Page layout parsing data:

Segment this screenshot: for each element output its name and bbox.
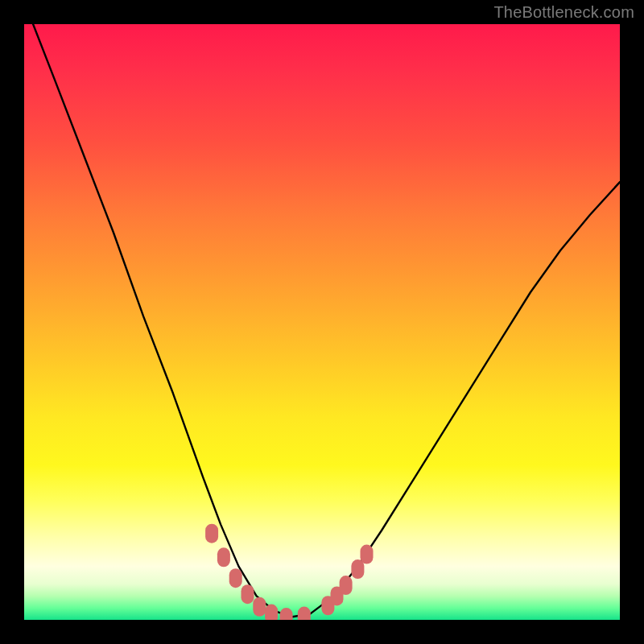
dip-marker <box>351 559 364 579</box>
curve-layer <box>24 24 620 620</box>
dip-marker <box>253 597 266 617</box>
dip-marker <box>205 524 218 543</box>
dip-marker <box>280 608 293 620</box>
dip-marker <box>361 545 374 564</box>
dip-marker <box>242 584 254 604</box>
chart-stage: TheBottleneck.com <box>0 0 644 644</box>
bottleneck-curve-path <box>33 24 620 617</box>
dip-marker <box>340 576 353 595</box>
dip-marker <box>217 547 230 567</box>
dip-marker <box>298 607 311 620</box>
dip-marker <box>229 568 242 588</box>
dip-marker <box>265 605 278 620</box>
dip-marker-group <box>205 524 373 620</box>
plot-area <box>24 24 620 620</box>
watermark-text: TheBottleneck.com <box>493 3 634 22</box>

Your goal:
Restate every record above word for word, without images.

Problem solution:
Segment this screenshot: for each element output its name and bbox.
dip-marker <box>351 559 364 579</box>
curve-layer <box>24 24 620 620</box>
dip-marker <box>253 597 266 617</box>
dip-marker <box>205 524 218 543</box>
dip-marker <box>280 608 293 620</box>
dip-marker <box>361 545 374 564</box>
dip-marker <box>242 584 254 604</box>
chart-stage: TheBottleneck.com <box>0 0 644 644</box>
bottleneck-curve-path <box>33 24 620 617</box>
dip-marker <box>340 576 353 595</box>
dip-marker <box>217 547 230 567</box>
dip-marker <box>298 607 311 620</box>
dip-marker <box>229 568 242 588</box>
dip-marker <box>265 605 278 620</box>
dip-marker-group <box>205 524 373 620</box>
plot-area <box>24 24 620 620</box>
watermark-text: TheBottleneck.com <box>493 3 634 22</box>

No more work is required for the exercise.